保安在遠處晃着手電筒經過,幾人見狀紛紛關掉了手機手電筒的光,站在林中一動不動, 連丁點聲音也不敢發出來。
學委悄悄從兜裏摸出了兩個玩意,給陸念和沈歆遞了過去,直到保安走遠, 她才壓低聲音說:“其實有禮物, 我前兩天戳了兩個羊毛氈鑰匙扣, 玫瑰花的形狀, 戳得不太好看, 你倆将就一下吧。”
沈歆摸着手裏那軟軟的玩意兒, 擡起來借着月光仔細看了一下, “我也有?學委有心了。”
學委笑了笑:“正好材料能做兩個,就給你們都做了。”
陸念把那毛茸茸的玩意捧在手裏看着, 壓低了聲音說:“挺好看的。”
是挺好看的,乍一眼看過去還挺逼真,花瓣的皺褶做得很精致, 邊上還有葉子和一個小花苞。
學委把蛋糕的底盤從地上撿了起來,笑說:“你們喜歡就好, 時間不早了, 保安一會就要走到這邊, 沈姐你早點回去吧。”
沈歆轉頭朝陸念看了過去,她的小朋友保持着手捧羊毛氈的姿勢,還在面無表情地瞪着, 就像是在和這玩意比好看一樣。
她翹起唇角笑了一下,伸手去摸了摸陸念的臉。那臉上還有點奶油沒擦淨,她用指腹給抹掉了,說道:“那我回去了。”
陸念點了一下頭,“路上小心。”
“到了給你發信息。”沈歆說。
學委沒眼看,扯着嘴角假笑了一會,深吸了一口氣說:“保安真的要來了。”
沈歆這才從另一個方向離開,在路燈下回頭望了一眼,使勁擺了擺手。
她出了校門,回到橋洞街的出租屋後,把手探出了窗外,對着月亮比了個二,就像是要把月亮夾在指縫間一樣。

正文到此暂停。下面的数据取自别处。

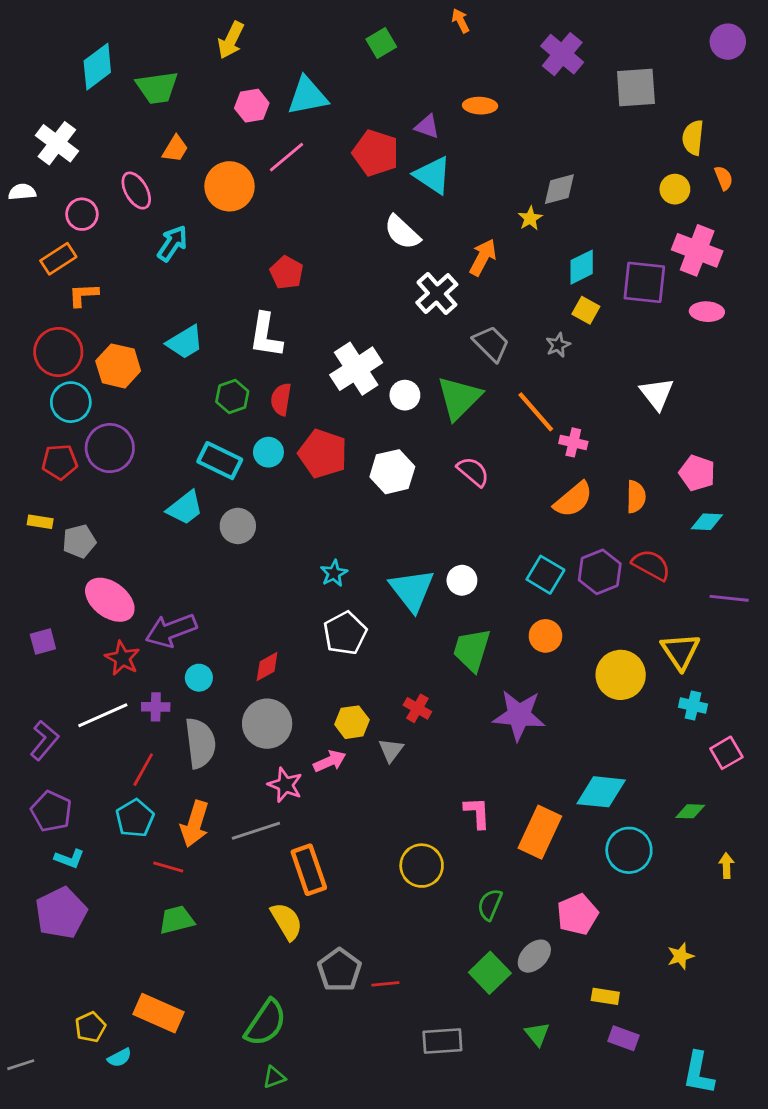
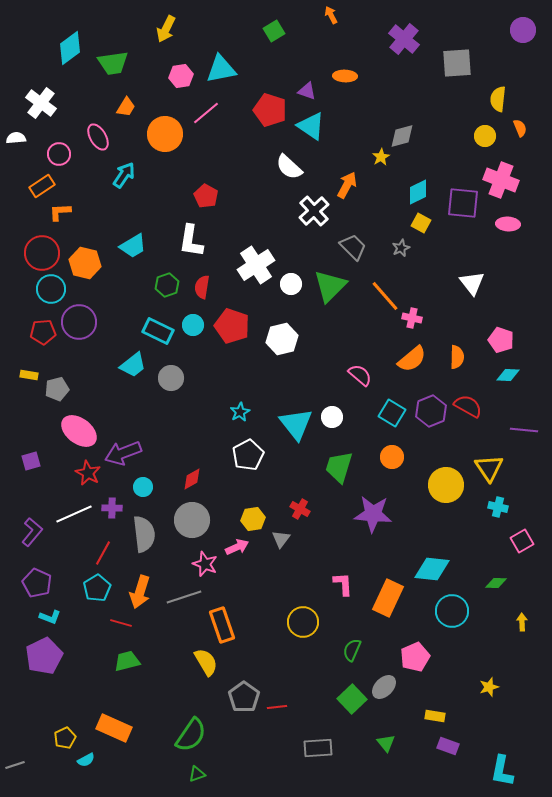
pink semicircle: (473, 472) -> (360, 375), moved

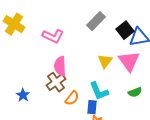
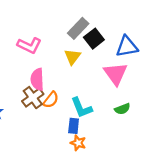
black square: (125, 30) -> (94, 39), moved
yellow triangle: (105, 61) -> (72, 57), moved
orange semicircle: (72, 98) -> (51, 100), moved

只聽見咔嚓一聲,不單單她那夾着月亮的手指,就連窗子的邊框也被拍了下來。
在把照片給陸念發過去之後,她才慢悠悠地打了行字:“到了,恭喜你成年,可以迎接更廣闊的世界了,這幾天早點睡吧,晚安小朋友。”
沈歆發了消息就去洗漱,洗好出來才看到陸念回的消息。
【更廣闊的世界有你嗎。】
沈歆把指尖上沾着的水蹭到了毛巾上,打着字回複:“有,那我更廣闊的世界有你嗎。”
陸念回:“有我。”
……
高考來臨前的每一天都像是煎熬,卻沒人敢停下來喘一口氣,只偶爾朝教室窗外的天看一眼。
天很藍,碧空如洗。
直到去看考場的那天到來,沈歆才像是回過神了一樣。
走在陌生的考試點裏,渾身緊繃的筋骨都舒展開了,就連呼吸也莫名順暢了許多,每一根神經都像是被拉扯着,恰到好處的興奮,帶着點不易察覺的緊張。

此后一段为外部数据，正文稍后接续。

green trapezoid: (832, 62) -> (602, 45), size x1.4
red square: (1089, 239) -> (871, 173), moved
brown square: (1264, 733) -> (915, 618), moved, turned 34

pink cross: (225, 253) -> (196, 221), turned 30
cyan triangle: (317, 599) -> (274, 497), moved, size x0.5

陸念的考場在另一棟教學樓,沈歆先陪着她去踩了點,才回頭看了自己的。
兩人記好了教室的位置就下了樓,等着集合上車。
好幾個學校的人被安排在同一個考點,這時候來看考場的人挺多,放眼望去全是陌生面孔,神色各異。
沈歆深吸了一口氣,轉頭朝一直沒吭聲的小朋友看了過去,問道:“感覺怎麽樣。”
“挺好。”陸念合着的唇一張,聲音細微地說。
沈歆笑了一下,指着遠處那棵榕樹說:“考完試我要是下來得早,就在那棵樹下等你,要是你下來得早,你就在那等我。”
陸念順着
她指的方向朝那棵樹看去,又朝周圍看了一眼,說:“要是人太多了呢。”
“怕什麽。”沈歆翹起唇角說:“人再多我還不是能一眼就找到你。”
陸念睨了她一眼。
沈歆笑說:“快誇你沈姐厲害。”
“厲害。”陸念順着她的話就往下說,只是臉上沒什麽表情,誇得一點也不誠心。
“你沈姐寬宏大量,不和你計較。”沈歆往前走了幾步,抱着手臂轉頭朝遠處的教學樓看去,一想到考試是在那樓裏,就很是感慨。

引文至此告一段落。